A new study published in the BMJ explores the limitations of this assumption, and how a better understanding of the more complex socio-political drivers of distrust could increase the potential of social media to rebuild vaccine confidence. The study reviews critical social science research and theory on vaccine confidence, including what it is, what hinders or drives it, and what may help to (re)build it. It explores how insights from this scholarship could inform interventions using social media as part of a broader public health approach to promote vaccine confidence.
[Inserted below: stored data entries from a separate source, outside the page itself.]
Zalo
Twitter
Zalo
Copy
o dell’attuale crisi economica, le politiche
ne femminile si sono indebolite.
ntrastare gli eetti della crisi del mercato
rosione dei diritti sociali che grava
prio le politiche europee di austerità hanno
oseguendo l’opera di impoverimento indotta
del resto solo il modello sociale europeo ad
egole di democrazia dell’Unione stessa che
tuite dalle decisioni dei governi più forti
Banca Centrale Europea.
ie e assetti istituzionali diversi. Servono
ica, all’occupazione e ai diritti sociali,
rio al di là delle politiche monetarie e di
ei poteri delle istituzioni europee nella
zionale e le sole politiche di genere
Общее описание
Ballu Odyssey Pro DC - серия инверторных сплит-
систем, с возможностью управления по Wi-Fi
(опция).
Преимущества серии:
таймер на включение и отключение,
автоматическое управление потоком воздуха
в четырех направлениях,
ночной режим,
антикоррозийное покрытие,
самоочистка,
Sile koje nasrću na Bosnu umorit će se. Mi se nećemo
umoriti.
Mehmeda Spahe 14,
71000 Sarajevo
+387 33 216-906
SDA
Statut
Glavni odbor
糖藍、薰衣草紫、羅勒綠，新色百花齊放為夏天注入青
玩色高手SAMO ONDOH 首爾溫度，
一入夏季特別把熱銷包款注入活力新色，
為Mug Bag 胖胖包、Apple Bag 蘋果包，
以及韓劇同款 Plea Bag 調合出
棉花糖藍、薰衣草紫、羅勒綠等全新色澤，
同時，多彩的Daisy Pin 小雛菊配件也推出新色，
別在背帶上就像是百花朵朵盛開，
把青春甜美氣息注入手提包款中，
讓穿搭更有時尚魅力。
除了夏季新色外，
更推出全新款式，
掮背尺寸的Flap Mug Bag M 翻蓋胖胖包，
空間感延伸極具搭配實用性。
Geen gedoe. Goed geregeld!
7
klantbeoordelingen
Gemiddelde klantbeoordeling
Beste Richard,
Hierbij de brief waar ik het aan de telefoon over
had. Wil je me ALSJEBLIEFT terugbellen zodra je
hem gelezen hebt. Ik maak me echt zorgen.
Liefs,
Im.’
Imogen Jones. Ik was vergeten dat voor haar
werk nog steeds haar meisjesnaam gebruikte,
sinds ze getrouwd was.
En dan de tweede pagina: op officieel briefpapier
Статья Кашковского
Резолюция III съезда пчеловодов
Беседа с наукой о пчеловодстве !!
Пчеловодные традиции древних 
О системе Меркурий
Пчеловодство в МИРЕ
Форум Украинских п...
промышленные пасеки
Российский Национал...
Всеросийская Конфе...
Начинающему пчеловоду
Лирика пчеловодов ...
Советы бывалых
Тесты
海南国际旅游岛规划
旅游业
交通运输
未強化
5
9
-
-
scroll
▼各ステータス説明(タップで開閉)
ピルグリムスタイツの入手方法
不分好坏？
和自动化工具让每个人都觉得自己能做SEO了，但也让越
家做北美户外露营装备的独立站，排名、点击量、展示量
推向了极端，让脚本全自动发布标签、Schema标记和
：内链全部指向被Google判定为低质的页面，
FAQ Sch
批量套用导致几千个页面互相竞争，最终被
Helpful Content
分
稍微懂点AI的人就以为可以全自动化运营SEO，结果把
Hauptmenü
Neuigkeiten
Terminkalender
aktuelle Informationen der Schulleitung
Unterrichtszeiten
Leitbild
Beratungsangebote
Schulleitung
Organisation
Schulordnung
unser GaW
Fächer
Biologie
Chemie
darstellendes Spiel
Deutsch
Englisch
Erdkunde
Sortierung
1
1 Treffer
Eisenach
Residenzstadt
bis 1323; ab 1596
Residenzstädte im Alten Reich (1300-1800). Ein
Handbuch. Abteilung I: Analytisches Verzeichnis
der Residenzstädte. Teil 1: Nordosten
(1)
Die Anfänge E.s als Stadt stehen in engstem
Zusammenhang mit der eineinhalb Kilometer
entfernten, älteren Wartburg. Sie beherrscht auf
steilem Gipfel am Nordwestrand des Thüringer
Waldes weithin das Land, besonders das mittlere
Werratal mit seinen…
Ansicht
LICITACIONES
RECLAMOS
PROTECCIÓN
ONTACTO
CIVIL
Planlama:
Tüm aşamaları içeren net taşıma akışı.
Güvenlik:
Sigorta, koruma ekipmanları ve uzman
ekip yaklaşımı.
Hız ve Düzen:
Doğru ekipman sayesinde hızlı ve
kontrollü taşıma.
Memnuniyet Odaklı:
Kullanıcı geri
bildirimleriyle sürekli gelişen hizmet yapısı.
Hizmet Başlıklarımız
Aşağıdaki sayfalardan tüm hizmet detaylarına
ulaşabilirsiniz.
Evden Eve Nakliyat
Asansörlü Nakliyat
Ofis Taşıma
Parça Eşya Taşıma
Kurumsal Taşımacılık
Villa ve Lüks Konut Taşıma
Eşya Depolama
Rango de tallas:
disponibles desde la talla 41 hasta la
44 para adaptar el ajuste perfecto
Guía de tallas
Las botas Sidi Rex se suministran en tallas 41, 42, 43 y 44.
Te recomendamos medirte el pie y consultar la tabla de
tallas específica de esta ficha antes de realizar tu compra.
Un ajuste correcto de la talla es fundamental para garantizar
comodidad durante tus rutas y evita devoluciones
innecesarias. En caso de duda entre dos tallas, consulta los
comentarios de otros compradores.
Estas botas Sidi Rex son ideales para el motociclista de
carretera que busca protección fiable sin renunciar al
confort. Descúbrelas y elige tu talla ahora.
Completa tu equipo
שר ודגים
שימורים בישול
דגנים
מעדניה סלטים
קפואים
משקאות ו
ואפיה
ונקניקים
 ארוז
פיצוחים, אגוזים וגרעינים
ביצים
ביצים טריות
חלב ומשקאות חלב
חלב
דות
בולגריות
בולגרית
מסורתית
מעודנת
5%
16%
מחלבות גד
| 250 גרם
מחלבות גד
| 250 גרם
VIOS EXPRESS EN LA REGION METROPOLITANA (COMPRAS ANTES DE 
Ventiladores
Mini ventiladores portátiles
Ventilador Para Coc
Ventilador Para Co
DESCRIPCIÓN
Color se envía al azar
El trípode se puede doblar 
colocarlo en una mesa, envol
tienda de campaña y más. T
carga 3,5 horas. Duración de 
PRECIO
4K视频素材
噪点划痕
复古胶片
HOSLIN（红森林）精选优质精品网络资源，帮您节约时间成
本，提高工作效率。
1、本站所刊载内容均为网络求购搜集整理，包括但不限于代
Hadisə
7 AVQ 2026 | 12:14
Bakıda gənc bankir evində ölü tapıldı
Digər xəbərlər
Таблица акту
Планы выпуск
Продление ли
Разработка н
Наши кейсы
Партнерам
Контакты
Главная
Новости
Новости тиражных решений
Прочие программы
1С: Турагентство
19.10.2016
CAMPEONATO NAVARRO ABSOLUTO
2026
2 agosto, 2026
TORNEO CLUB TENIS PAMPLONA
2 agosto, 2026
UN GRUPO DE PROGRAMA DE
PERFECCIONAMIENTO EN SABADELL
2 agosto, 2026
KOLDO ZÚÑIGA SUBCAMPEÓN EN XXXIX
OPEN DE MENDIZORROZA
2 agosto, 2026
The research was conducted by Dr Sara Cooper from the South African Medical Research Council’s Cochrane South Africa, together with colleagues from Bayero University and Aminu Kano Teaching Hospital, Nigeria; Makerere University, Uganda; Catholic University of Bukavu, DRC; Kamuzu University of Health Sciences, Malawi; Africa Centres for Disease Control and Prevention, African Union Commission; and World Health Organization Regional Office for Africa, Congo, respectively, and was funded by Advancing Health Online Initiative (AHO), a consortium of partners including Meta and MSD, and several non-profit collaborators.
Significance of findings
- Using examples across time, place and vaccines, the findings indicate how vaccine confidence is a complex phenomenon that reflects multiple dynamics and webs of influence including - social, material, historical, and political.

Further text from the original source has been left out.